Omari was more or less born into it, to two poet/musician parents in Brooklyn who moved around a lot (“Where do I think I’m from? I’m from Planet Zepton 7,” he says), before settling in Birmingham, where his first DJ gig was one of his dad’s birthday parties. Twenty or so 30-somethings and one 13-year-old kid with a new MacBook and an iTunes playlist – a visual stuck in time around 2007. Interspersed between his beats there have always been mixed media art pieces, drumming, poetry – a vast and genre-agnostic expanse.
Across 2500 miles and a handful of sun rotations, in Portland, a nine-year-old Leah penned a story of a little girl bit by a vampire in her sleep. The little girl’s head “exploded or something,” says Leah, whose conservative family disallowed her from watching TV about real people, but encouraged her love of sci-fi, fantasy and Russian horror films in particular. Her twenties were spent working for a local filmmaker she says she’d prefer not to name, though her pointing out that he wrote, shot and directed all his films gives way to a few worthy guesses.

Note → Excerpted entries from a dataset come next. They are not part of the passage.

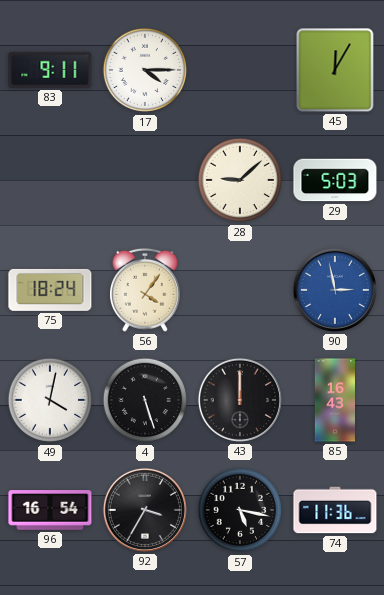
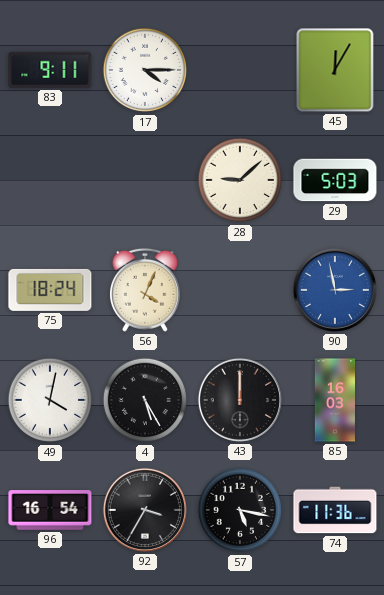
56: 4:06 -> 4:04
4: 5:27 -> 5:25
85: 16:43 -> 16:03
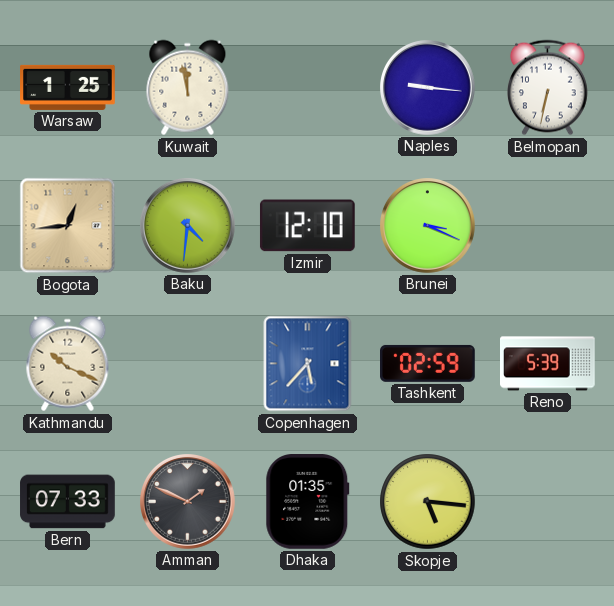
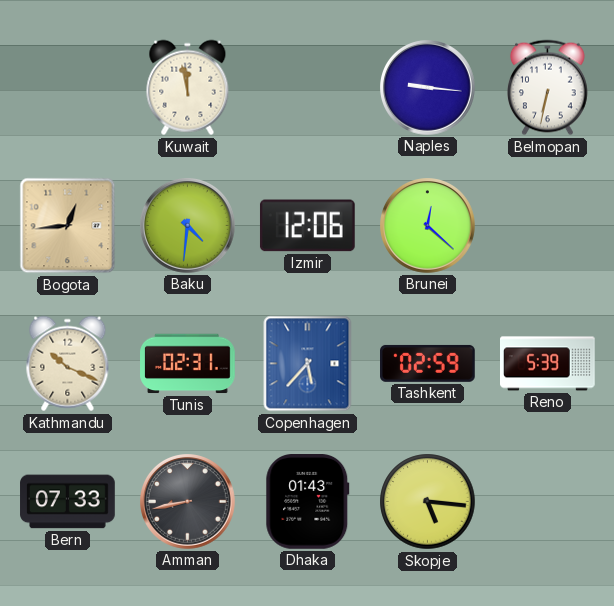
Warsaw: 1:25 -> none
Izmir: 12:10 -> 12:06
Brunei: 3:19 -> 12:22
Tunis: none -> 02:31
Amman: 1:49 -> 8:43
Dhaka: 01:35 -> 01:43
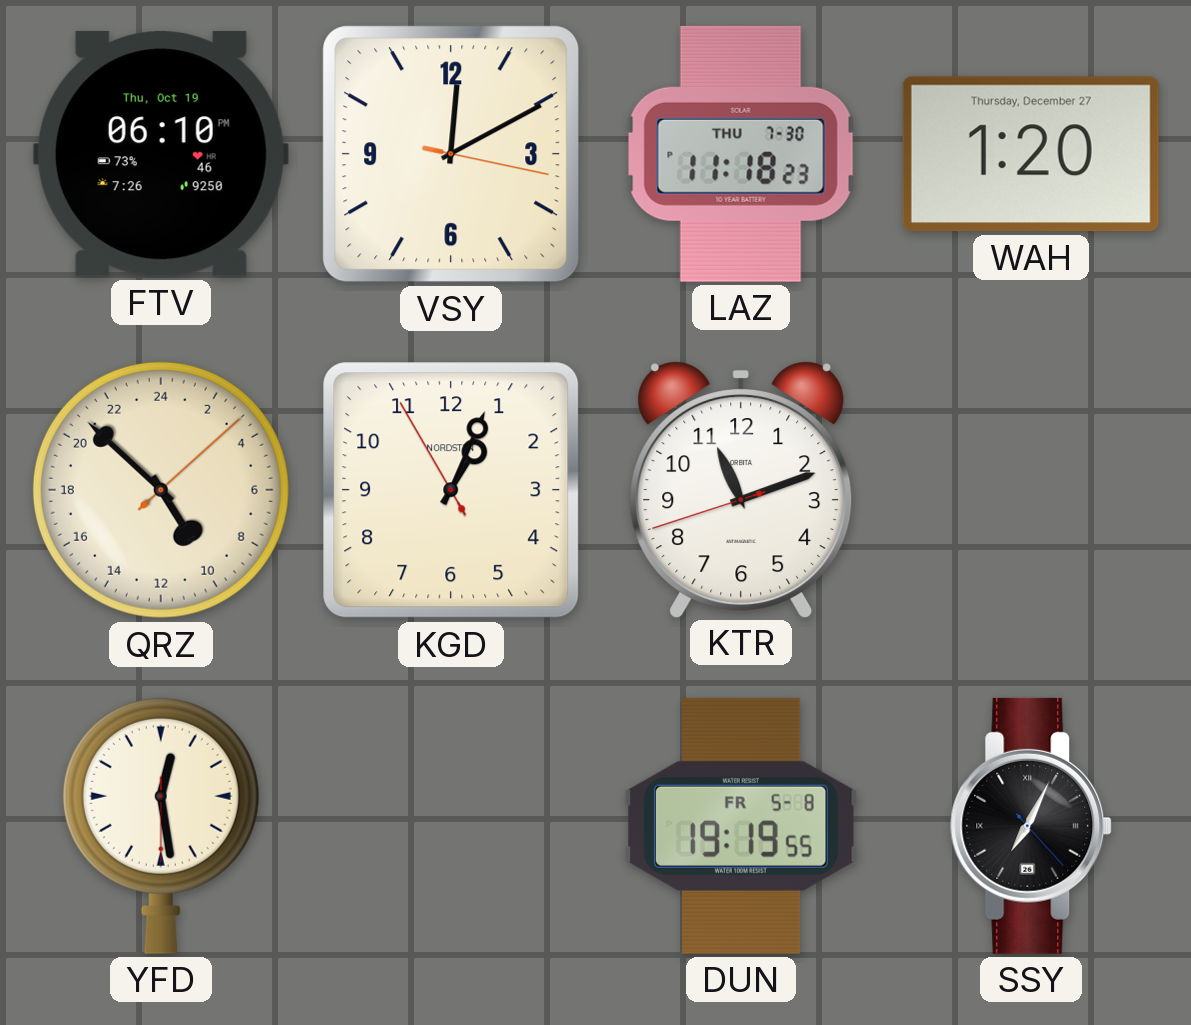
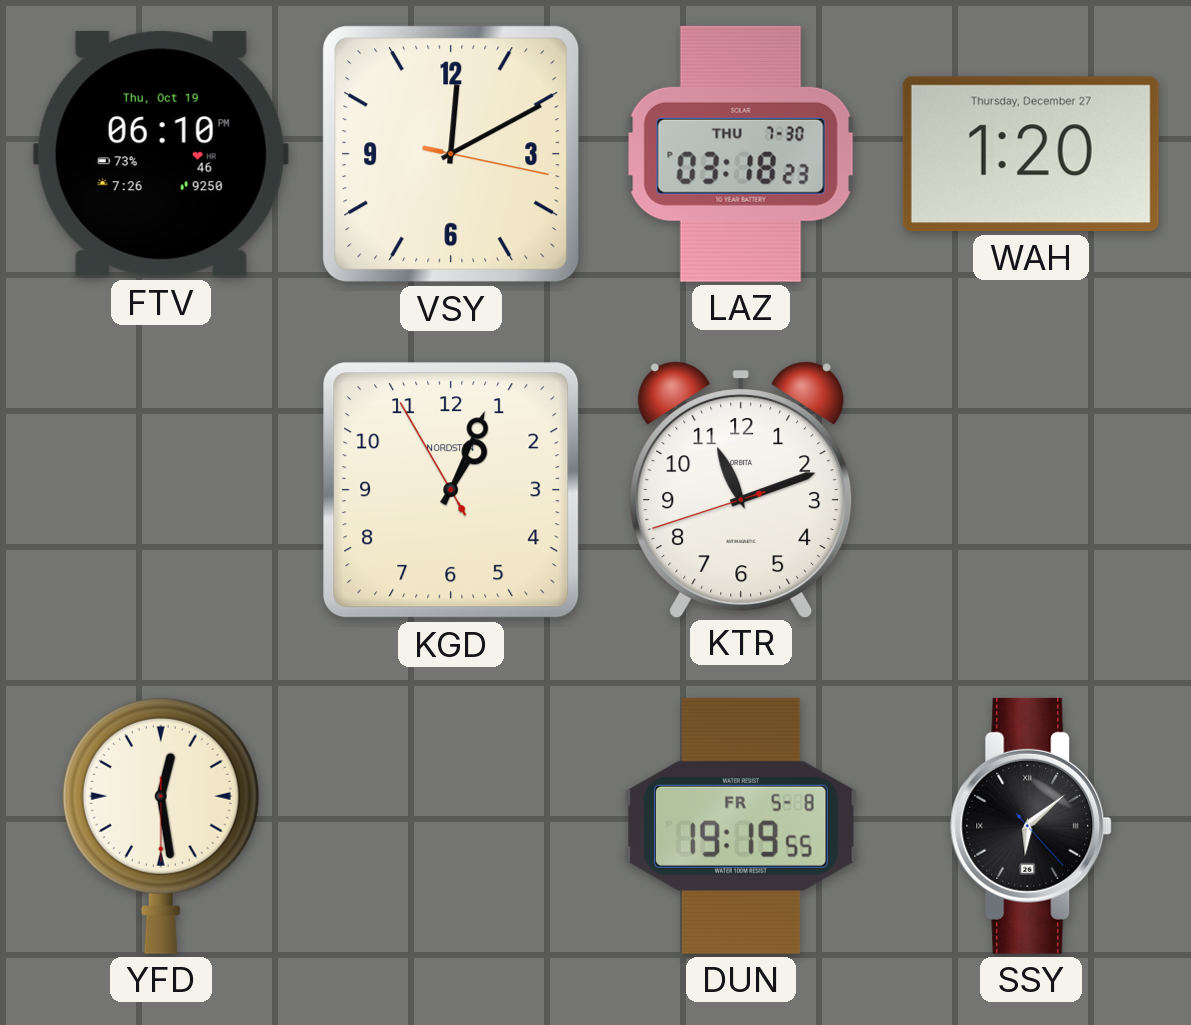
LAZ: 11:18 -> 03:18
QRZ: 9:52 -> none
SSY: 7:04 -> 6:08
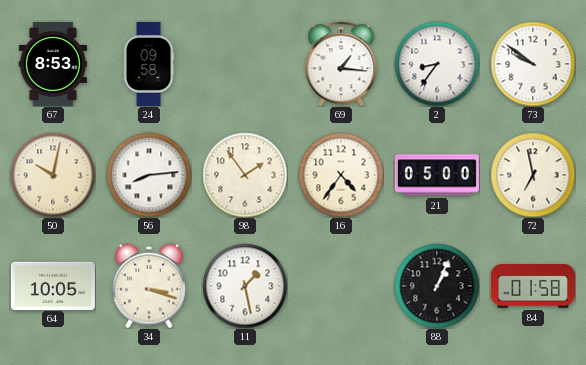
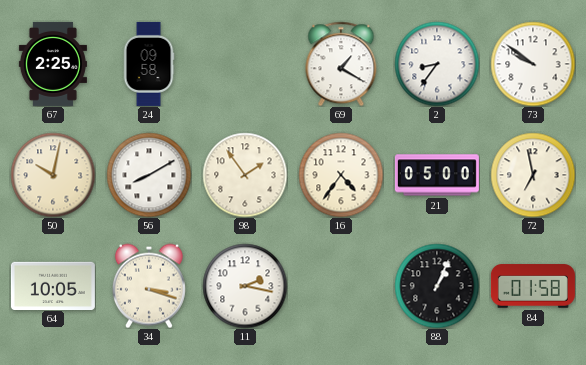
67: 8:53 -> 2:25
69: 1:16 -> 1:20
56: 8:14 -> 8:10
11: 1:28 -> 2:17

In these presents times, she mostly directs, but has written, shot and edited and prefers that synergistic approach. Like Omari, for her, it was never about mastering just one discipline. Years after Omari relocated to Portland, the two became fans of each other’s work – two novas shining in the often-bleak formlessness of Instagram – and, in true Portland fashion, found out after the fact that they shared several acquaintances and friends.
Collaborations followed once they struck on a shared mental library of sci-fi and mythological imagery, much of which made its way into their most recent project: ‘Dream Child,’ a short film soundtracked by Omari’s song of the same name, which follows one sleeper’s subconscious experience but feels to the viewer like they themselves are dreaming in real time.
Masked figures, labyrinthine caves, mirrors and space dust populate a reality where there’s only one thing to do: keep running.
How is it that a dream, to the dreamer, feels so personal, specific and real, but that all our dreams have such a deep shared vocabulary?
We talk for a while about the filming of ‘Dream Child,’ about Portland, about what a special and talented group of people came together to make this project what it is – and somewhere in that, the question comes up of what exactly it is.
“Actually, Isabel, maybe I can ask you what you think about this,” says Leah, in a delightful reversal that’s rare in these conversations, “because right now we are really struggling with the terminology. We had been saying ‘short film/music video hybrid,’ but then there’s categories, and some festivals like you to either put it in the music video category, or the experimental category, or the short film category…”
And all I can think to say is, “Who cares what it is?”
The in-between-ness of the film is synonymous with its impact.
It’s easier to trust the waking mind because we’ve assumed that’s the mind that defines us. It sorts cleanly between “good dreams” and nightmares – but the dreaming mind is just running.
Leah’s breaking up again; I can’t remember what I wanted to ask next.